Top of DATA EXCERPTS

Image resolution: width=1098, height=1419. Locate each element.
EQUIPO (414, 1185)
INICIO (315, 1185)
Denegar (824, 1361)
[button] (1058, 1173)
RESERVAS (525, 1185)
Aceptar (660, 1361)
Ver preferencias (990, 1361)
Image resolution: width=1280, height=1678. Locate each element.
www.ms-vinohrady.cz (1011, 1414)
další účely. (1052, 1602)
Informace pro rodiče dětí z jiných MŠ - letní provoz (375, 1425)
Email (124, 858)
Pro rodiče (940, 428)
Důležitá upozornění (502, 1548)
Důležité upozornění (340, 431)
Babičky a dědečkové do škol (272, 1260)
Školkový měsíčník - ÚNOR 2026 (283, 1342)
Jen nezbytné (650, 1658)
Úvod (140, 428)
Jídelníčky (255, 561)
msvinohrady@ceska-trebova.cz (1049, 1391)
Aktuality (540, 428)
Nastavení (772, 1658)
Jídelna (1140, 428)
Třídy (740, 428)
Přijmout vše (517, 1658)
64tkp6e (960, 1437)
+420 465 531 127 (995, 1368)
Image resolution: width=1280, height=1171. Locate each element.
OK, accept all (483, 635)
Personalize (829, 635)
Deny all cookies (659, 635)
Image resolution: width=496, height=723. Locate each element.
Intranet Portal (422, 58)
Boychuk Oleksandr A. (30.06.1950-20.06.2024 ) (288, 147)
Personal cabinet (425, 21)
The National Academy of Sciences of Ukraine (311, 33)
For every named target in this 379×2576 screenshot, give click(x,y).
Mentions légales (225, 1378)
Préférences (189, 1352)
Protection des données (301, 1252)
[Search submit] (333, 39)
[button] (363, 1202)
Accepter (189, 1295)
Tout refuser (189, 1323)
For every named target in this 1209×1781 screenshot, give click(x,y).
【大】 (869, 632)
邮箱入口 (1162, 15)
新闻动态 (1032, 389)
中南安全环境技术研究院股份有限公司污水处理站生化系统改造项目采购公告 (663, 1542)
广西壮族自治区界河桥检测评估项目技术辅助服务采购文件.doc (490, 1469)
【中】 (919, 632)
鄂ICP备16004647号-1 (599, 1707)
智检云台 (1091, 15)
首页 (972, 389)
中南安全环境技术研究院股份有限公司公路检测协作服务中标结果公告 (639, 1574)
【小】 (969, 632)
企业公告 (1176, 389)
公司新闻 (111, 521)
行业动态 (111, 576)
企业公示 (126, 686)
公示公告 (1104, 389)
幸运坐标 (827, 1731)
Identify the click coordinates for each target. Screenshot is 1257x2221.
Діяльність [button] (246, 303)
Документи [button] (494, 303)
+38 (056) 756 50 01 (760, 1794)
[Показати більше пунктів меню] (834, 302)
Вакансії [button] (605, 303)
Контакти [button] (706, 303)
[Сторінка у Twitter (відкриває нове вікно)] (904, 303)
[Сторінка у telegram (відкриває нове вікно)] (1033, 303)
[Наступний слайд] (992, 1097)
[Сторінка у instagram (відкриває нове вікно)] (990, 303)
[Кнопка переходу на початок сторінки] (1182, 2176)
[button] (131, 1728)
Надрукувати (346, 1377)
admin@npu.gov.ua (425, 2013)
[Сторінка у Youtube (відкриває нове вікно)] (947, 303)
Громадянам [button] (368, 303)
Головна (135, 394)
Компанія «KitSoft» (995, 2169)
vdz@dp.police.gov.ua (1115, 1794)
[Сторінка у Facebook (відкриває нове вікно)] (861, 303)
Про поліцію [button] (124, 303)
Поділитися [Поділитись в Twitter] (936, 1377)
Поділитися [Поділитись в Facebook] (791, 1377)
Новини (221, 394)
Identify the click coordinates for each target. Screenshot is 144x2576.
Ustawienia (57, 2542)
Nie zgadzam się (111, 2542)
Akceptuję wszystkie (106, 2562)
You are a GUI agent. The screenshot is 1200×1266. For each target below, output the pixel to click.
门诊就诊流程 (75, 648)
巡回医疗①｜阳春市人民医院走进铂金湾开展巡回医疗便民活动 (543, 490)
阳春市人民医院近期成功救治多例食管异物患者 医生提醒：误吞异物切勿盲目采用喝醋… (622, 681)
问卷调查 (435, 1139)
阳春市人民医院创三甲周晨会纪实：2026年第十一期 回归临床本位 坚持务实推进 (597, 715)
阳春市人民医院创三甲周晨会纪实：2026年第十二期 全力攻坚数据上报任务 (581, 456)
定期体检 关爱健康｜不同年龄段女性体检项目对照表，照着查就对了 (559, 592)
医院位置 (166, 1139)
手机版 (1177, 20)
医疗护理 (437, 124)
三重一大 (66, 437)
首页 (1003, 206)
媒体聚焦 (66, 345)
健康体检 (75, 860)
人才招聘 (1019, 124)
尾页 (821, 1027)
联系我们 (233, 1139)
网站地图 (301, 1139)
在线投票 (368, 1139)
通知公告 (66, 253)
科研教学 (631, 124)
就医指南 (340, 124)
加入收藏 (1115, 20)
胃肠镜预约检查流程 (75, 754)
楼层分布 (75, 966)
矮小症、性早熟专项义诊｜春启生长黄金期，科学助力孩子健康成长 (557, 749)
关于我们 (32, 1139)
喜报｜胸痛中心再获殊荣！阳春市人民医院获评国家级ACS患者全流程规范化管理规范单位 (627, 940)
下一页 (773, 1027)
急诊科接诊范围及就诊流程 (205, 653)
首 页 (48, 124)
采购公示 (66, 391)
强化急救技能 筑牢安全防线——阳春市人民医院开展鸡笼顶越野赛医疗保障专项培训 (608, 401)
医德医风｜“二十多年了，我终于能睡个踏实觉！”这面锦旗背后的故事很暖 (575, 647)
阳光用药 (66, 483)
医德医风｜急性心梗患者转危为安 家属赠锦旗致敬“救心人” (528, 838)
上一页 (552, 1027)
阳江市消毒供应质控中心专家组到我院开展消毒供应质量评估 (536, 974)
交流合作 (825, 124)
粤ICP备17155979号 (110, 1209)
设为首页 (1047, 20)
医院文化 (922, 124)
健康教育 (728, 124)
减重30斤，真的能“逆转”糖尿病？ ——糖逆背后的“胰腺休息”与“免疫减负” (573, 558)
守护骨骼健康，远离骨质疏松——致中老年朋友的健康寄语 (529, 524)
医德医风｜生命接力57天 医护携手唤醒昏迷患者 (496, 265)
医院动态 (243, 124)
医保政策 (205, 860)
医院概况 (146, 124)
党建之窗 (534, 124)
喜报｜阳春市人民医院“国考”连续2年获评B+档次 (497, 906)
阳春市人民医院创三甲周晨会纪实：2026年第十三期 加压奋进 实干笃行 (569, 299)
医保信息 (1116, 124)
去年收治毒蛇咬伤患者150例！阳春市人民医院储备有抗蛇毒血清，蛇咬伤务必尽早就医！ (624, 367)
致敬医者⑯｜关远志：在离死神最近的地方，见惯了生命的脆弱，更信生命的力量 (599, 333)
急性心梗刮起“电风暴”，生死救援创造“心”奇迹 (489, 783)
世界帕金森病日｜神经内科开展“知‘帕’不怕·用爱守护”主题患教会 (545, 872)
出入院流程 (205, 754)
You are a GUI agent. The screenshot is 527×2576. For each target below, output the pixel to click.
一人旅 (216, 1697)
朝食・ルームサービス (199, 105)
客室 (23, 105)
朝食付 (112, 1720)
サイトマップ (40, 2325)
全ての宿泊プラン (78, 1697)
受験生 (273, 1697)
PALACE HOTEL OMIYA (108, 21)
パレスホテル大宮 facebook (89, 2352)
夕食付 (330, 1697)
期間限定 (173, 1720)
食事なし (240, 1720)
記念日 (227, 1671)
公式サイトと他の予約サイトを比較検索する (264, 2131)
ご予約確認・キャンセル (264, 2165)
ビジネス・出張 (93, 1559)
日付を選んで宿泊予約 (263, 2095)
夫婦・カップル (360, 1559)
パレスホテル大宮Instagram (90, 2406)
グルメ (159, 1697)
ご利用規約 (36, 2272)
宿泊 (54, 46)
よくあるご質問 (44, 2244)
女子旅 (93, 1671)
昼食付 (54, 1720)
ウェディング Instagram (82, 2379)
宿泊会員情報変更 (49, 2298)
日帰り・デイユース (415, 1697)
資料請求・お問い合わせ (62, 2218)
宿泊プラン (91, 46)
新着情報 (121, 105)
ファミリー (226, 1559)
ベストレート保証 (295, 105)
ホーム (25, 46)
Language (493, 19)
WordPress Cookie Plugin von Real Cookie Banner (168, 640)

Bottom of DATA EXCERPTS

§ **EXERCISE OBJECTIVE**
Each line holding the word "Поділитись" must be pulled from the records.

§ **ANSWER FOR THE TASK**
Поділитися [Поділитись в Twitter] (936, 1377)
Поділитися [Поділитись в Facebook] (791, 1377)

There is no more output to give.